Nell’ultima bozza, rilasciata a fine gennaio, si erano attenuate le misure a carico degli amministratori e alcuni gruppi di pressione avevano parlato di “direttiva annacquata”. Alle Pmi impattate dalle norme proposte verrebbero garantite misure di sostegno, in linea generale. Ma le modifiche apportate non sono bastate a BusinessEurope e ad altre associazioni europee.
Altro nodo critico sono i controlli e le sanzioni. Gli Stati membri dovrebbero designare un’autorità incaricata di vigilare e imporre sanzioni, comprese ammende e ingiunzioni di conformità. A livello europeo la Commissione dovrebbe istituire una rete europea di autorità di vigilanza per riunire i rappresentanti degli organismi nazionali al fine di garantire un approccio coordinato. Le autorità amministrative istituite ad hoc da ogni Stato potrebbero infliggere sanzioni pari almeno al 5% del fatturato mondiale: una soglia giudicata «vessatoria» dalle confindustrie europee. Va detto, comunque, che l’applicazione della direttiva e le sanzioni per gli inadempienti sarebbero comunque fissate dagli Stati membri in sede di recepimento. E questo potrebbe ammorbidire l’efficacia della norma, almeno nei Paesi con un giudizio critico.

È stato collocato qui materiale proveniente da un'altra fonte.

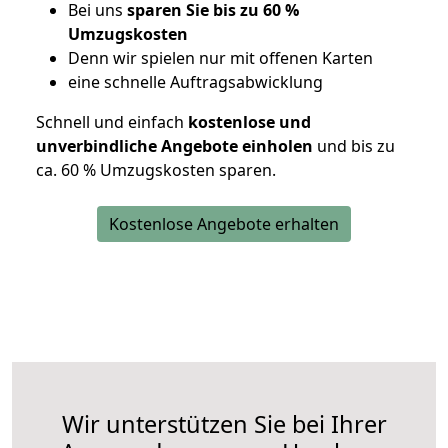
Bei uns
sparen Sie bis zu 60 %
Umzugskosten
D
enn wir spielen nur mit offenen Karten
eine schnelle Auftragsabwicklung
Schnell und einfach
kostenlose und
unverbindliche Angebote einholen
und bis zu
ca. 6
0 % Umzugskosten sparen.
Kostenlose Angebote erhalten
Wir unterstützen Sie bei Ihrer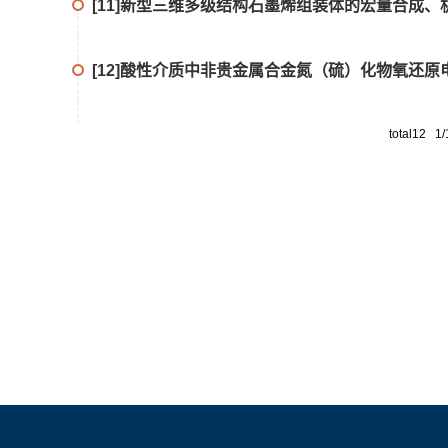
[11]新型三维多级结构石墨烯组装体的宏量合成、机理及
[12]酸性介质中非贵金属合金氮（硫）化物氧还原电催化
total12 1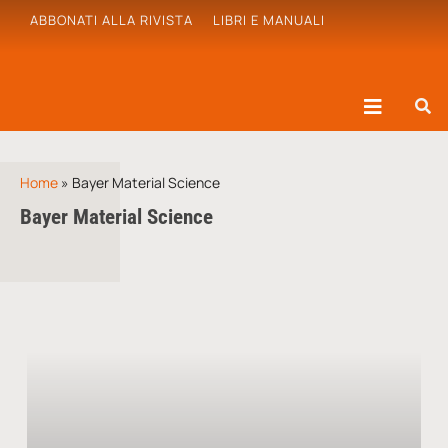
ABBONATI ALLA RIVISTA
LIBRI E MANUALI
Home
»
Bayer Material Science
Bayer Material Science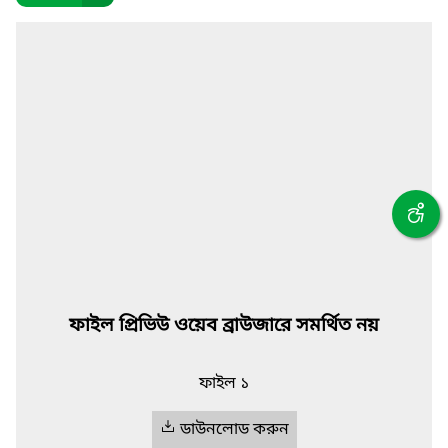
ফাইল প্রিভিউ ওয়েব ব্রাউজারে সমর্থিত নয়
ফাইল ১
ডাউনলোড করুন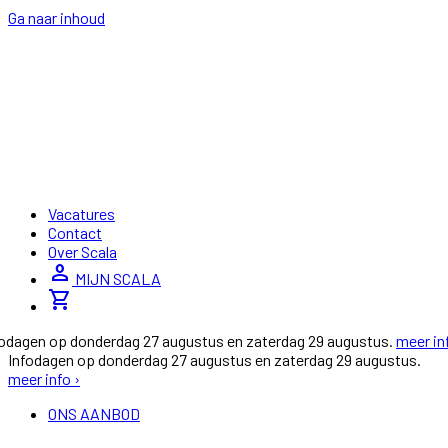
Ga naar inhoud
Vacatures
Contact
Over Scala
person
MIJN SCALA
shopping_cart
fodagen op donderdag 27 augustus en zaterdag 29 augustus.
meer in
Infodagen op donderdag 27 augustus en zaterdag 29 augustus.
meer info ›
ONS AANBOD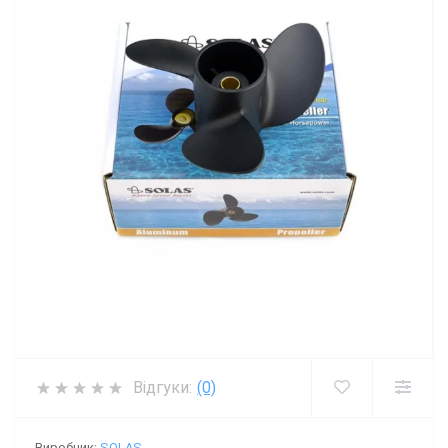
Відгуки:
(0)
Виробник:
SOLAS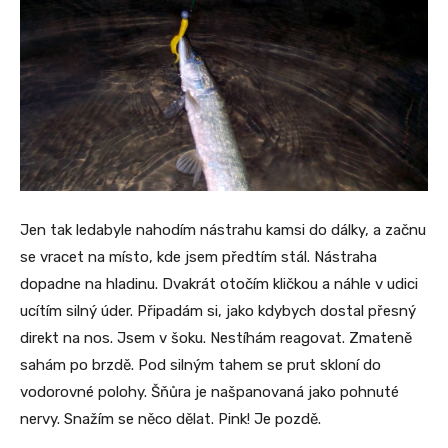
Jen tak ledabyle nahodím nástrahu kamsi do dálky, a začnu
se vracet na místo, kde jsem předtím stál. Nástraha
dopadne na hladinu. Dvakrát otočím kličkou a náhle v udici
ucítím silný úder. Připadám si, jako kdybych dostal přesný
direkt na nos. Jsem v šoku. Nestíhám reagovat. Zmateně
sahám po brzdě. Pod silným tahem se prut skloní do
vodorovné polohy. Šňůra je našpanovaná jako pohnuté
nervy. Snažím se něco dělat. Pink! Je pozdě.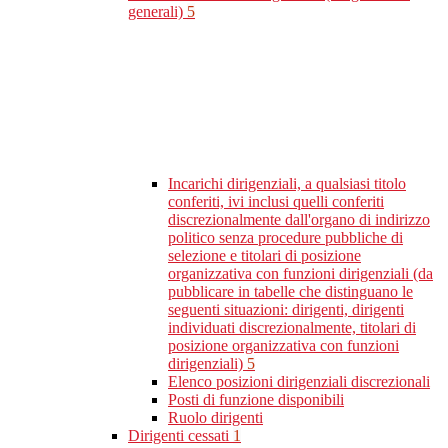
generali)
5
Incarichi dirigenziali, a qualsiasi titolo
conferiti, ivi inclusi quelli conferiti
discrezionalmente dall'organo di indirizzo
politico senza procedure pubbliche di
selezione e titolari di posizione
organizzativa con funzioni dirigenziali (da
pubblicare in tabelle che distinguano le
seguenti situazioni: dirigenti, dirigenti
individuati discrezionalmente, titolari di
posizione organizzativa con funzioni
dirigenziali)
5
Elenco posizioni dirigenziali discrezionali
Posti di funzione disponibili
Ruolo dirigenti
Dirigenti cessati
1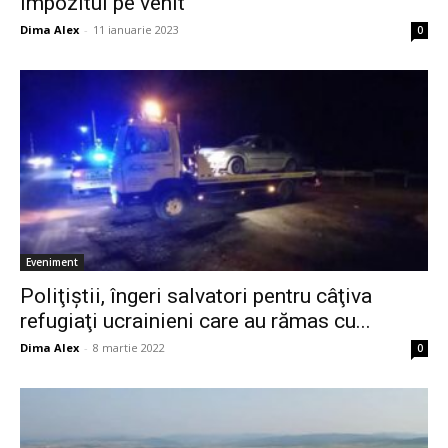
impozitul pe venit
Dima Alex
-
11 ianuarie 2023
0
Eveniment
Poliţiştii, îngeri salvatori pentru câţiva
refugiaţi ucrainieni care au rămas cu...
Dima Alex
-
8 martie 2022
0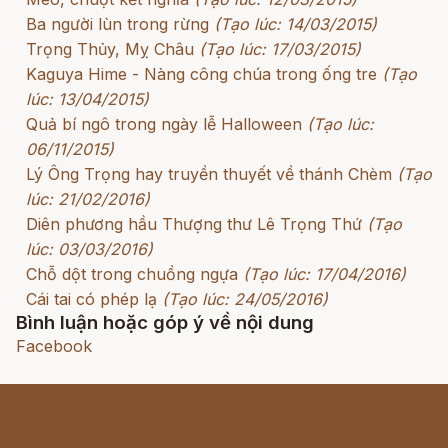
Ba người lùn trong rừng
(Tạo lúc: 14/03/2015)
Trọng Thủy, Mỵ Châu
(Tạo lúc: 17/03/2015)
Kaguya Hime - Nàng công chúa trong ống tre
(Tạo
lúc: 13/04/2015)
Quả bí ngô trong ngày lễ Halloween
(Tạo lúc:
06/11/2015)
Lý Ông Trọng hay truyền thuyết về thánh Chèm
(Tạo
lúc: 21/02/2016)
Diên phương hầu Thượng thư Lê Trọng Thứ
(Tạo
lúc: 03/03/2016)
Chỗ dột trong chuồng ngựa
(Tạo lúc: 17/04/2016)
Cái tai có phép lạ
(Tạo lúc: 24/05/2016)
Bình luận hoặc góp ý về nội dung
Facebook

L’impatto su subfornitori e multinazionali
Di certo, l’effetto annuncio della normativa e la corsa a fornitori certificati farebbe comunque lievitare i costi degli approvvigionamenti, con effetti anche su Pmi e microimprese. Non solo: le multinazionali rischiano cause legali su vasta scala in caso di inadempienza, perché la bozza di direttiva prevede la possibilità per i cittadini di fare class action con richieste di ingenti risarcimenti danni. Una misura, questa, contenuta nella bozza finale e contestata in particolare dalla Svezia, dove le class action non sono ancora a pieno regime nell’ordinamento giuridico nazionale.

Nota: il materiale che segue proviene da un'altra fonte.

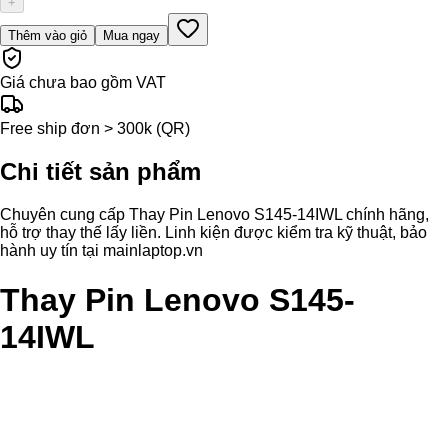
+
Thêm vào giỏ
Mua ngay
Giá chưa bao gồm VAT
Free ship đơn > 300k (QR)
Chi tiết sản phẩm
Chuyên cung cấp Thay Pin Lenovo S145-14IWL chính hãng,
hỗ trợ thay thế lấy liền. Linh kiện được kiểm tra kỹ thuật, bảo
hành uy tín tại mainlaptop.vn
Thay Pin Lenovo S145-
14IWL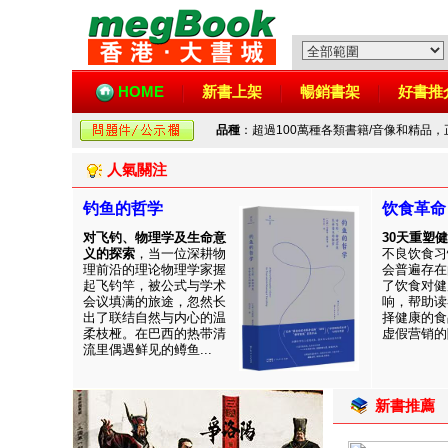
HOME
新書上架
暢銷書架
好書推
品種
：超過100萬種各類書籍/音像和精品
人氣關注
钓鱼的哲学
饮食革命
对飞钓、物理学及生命意
30天重塑
义的探索
，当一位深耕物
不良饮食习
理前沿的理论物理学家握
会普遍存在
起飞钓竿，被公式与学术
了饮食对健
会议填满的旅途，忽然长
响，帮助读
出了联结自然与内心的温
择健康的食
柔枝桠。在巴西的热带清
虚假营销的陷
流里偶遇鲜见的鳟鱼...
新書推薦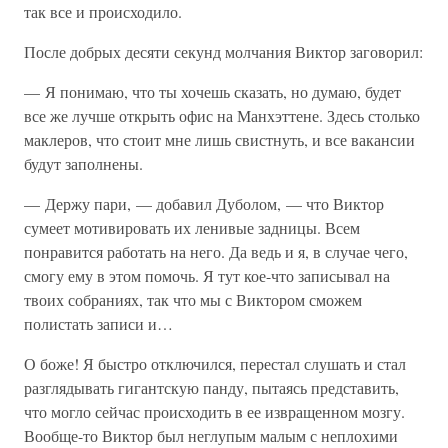
так все и происходило.
После добрых десяти секунд молчания Виктор заговорил:
— Я понимаю, что ты хочешь сказать, но думаю, будет
все же лучше открыть офис на Манхэттене. Здесь столько
маклеров, что стоит мне лишь свистнуть, и все вакансии
будут заполнены.
— Держу пари, — добавил Дуболом, — что Виктор
сумеет мотивировать их ленивые задницы. Всем
понравится работать на него. Да ведь и я, в случае чего,
смогу ему в этом помочь. Я тут кое-что записывал на
твоих собраниях, так что мы с Виктором сможем
полистать записи и…
О боже! Я быстро отключился, перестал слушать и стал
разглядывать гигантскую панду, пытаясь представить,
что могло сейчас происходить в ее извращенном мозгу.
Вообще-то Виктор был неглупым малым с неплохими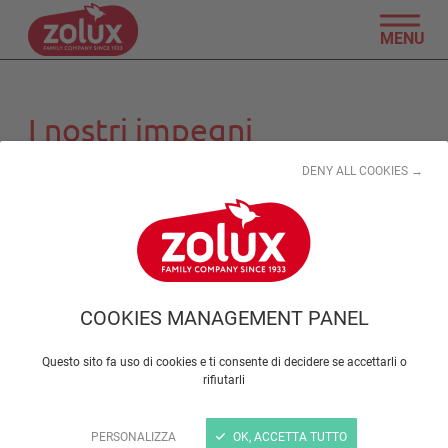
MENU
I nostri impegni
DENY ALL COOKIES →
Nessuna collaborazione corrisponde a questi
criteri
COOKIES MANAGEMENT PANEL
Tag
Questo sito fa uso di cookies e ti consente di decidere se accettarli o
rifiutarli
Tutto
PERSONALIZZA
OK, ACCETTA TUTTO
Acquariofilia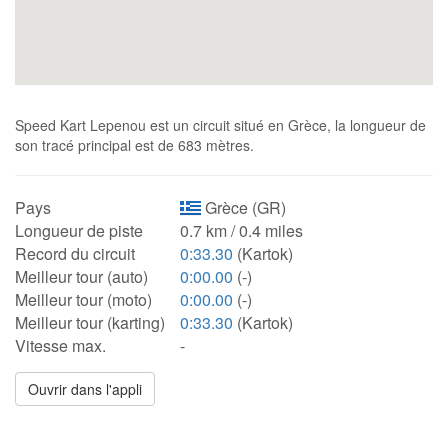
Speed Kart Lepenou est un circuit situé en Grèce, la longueur de
son tracé principal est de 683 mètres.
Pays
Grèce (GR)
Longueur de piste
0.7 km / 0.4 miles
Record du circuit
0:33.30
(Kartok)
Meilleur tour (auto)
0:00.00
(-)
Meilleur tour (moto)
0:00.00
(-)
Meilleur tour (karting)
0:33.30
(Kartok)
Vitesse max.
-
Ouvrir dans l'appli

Guardando il bicchiere non solo mezzo vuoto, ma anche mezzo pieno, c’è in verità qualche vantaggio che, nel medio-lungo periodo, potrebbe arrivare alle Pmi italiane . «È presumibile che i fornitori nei Paesi in via di sviluppo che non offrono garanzie di rispetto della direttiva europea saranno gradualmente sostituiti da fornitori che offrono maggiori garanzie; in questo scenario le imprese italiane potrebbero sostituirli e guadagnare contratti di fornitura importanti con le multinazionali soggette a compliance della Csddd, in quanto di solito percepite come più affidabili e soggette a norme stringenti», fa notare Pier Mario Barzaghi, partner Kpmg con anni di incarichi di rappresentanza negli organismi di regolamentazione internazionali. «Ma persino le Pmi italiane che guadagnassero questi contratti sarebbero comunque soggette al rialzo dei costi delle materie prime e delle forniture lungo la loro supply chain e quindi il loro vantaggio si azzererebbe», ribatte Stefan Pan.

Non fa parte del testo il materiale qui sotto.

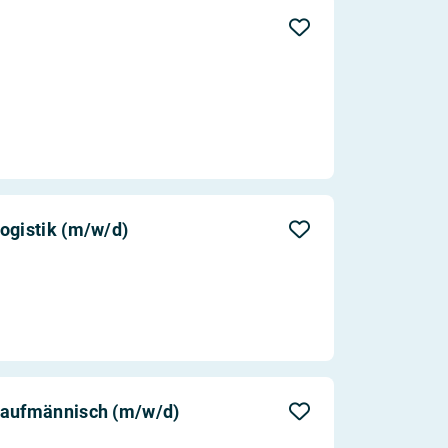
Aktualität
Entfernung
ogistik (m/w/d)
kaufmännisch (m/w/d)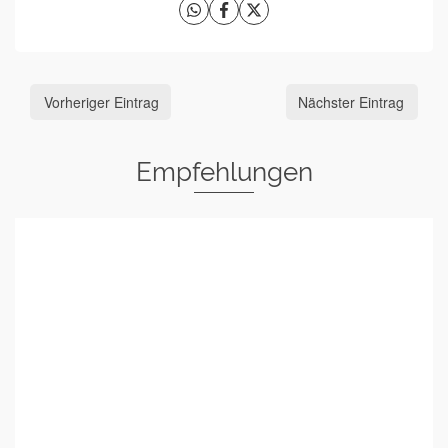
Vorheriger Eintrag
Nächster Eintrag
Empfehlungen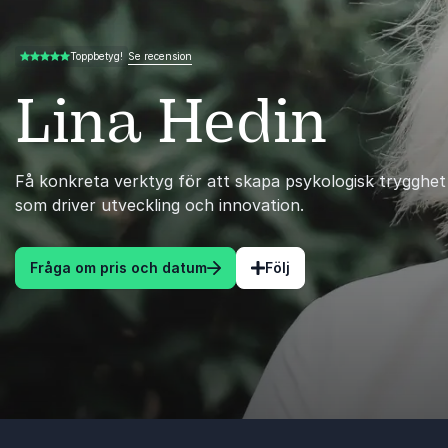
Se recension
Toppbetyg!
5.00 av 5
Lina Hedin
Få konkreta verktyg för att skapa psykologisk trygghet
som driver utveckling och innovation.
Fråga om pris och datum
Följ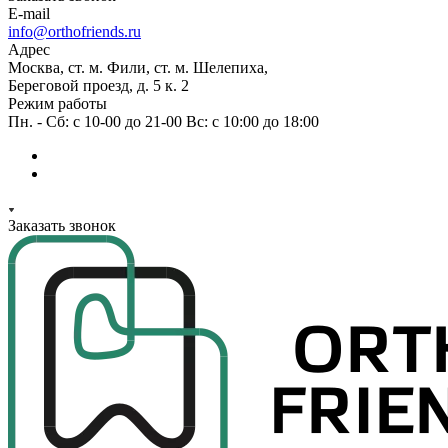
E-mail
info@orthofriends.ru
Адрес
Москва, ст. м. Фили, ст. м. Шелепиха,
Береговой проезд, д. 5 к. 2
Режим работы
Пн. - Сб: с 10-00 до 21-00 Вс: c 10:00 до 18:00
Заказать звонок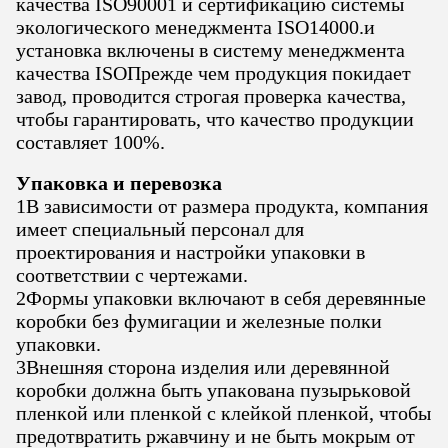
качества ISO90001 и сертификацию системы
экологического менеджмента ISO14000.и
установка включены в систему менеджмента
качества ISOПрежде чем продукция покидает
завод, проводится строгая проверка качества,
чтобы гарантировать, что качество продукции
составляет 100%.
Упаковка и перевозка
1В зависимости от размера продукта, компания
имеет специальный персонал для
проектирования и настройки упаковки в
соответствии с чертежами.
2Формы упаковки включают в себя деревянные
коробки без фумигации и железные полки
упаковки.
3Внешняя сторона изделия или деревянной
коробки должна быть упакована пузырьковой
пленкой или пленкой с клейкой пленкой, чтобы
предотвратить ржавчину и не быть мокрым от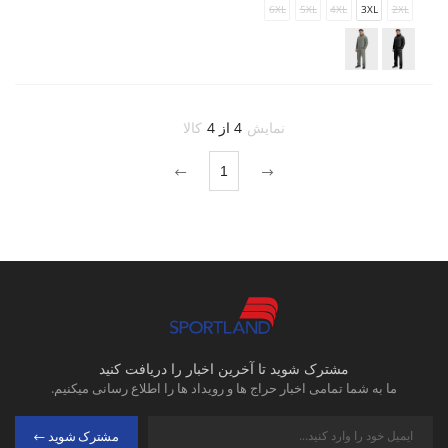
6XL
5XL
4XL
3XL
2XL
نمایش
4 از 4
کالا
1
مشترک شوید تا آخرین اخبار را دریافت کنید
ما به شما تمامی اخبار حراج ها و رویداد ها را اطلاع رسانی میکنیم.
مشترک شوید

La battaglia su questa proposta normativa controversa si sposta ora al Parlamento europeo. Dove, per una volta, la Germania e i Paesi nordici condividono gli stessi interessi e le stesse preoccupazioni del sistema economico italiano. Una novità simbolo di una svolta in atto: forse la forsennata corsa europea al rispetto degli accordi internazionali sul clima e dei 17 Obiettivi di sostenibilità Onu sta rallentando, a causa della congiuntura e della geopolitica sfavorevoli. Del resto, anche il Regno Unito, ora fuori dall’Unione europea, ha appena annunciato il taglio dei fondi per la transizione ecologica da 28 a 4,7 miliardi di sterline all’anno.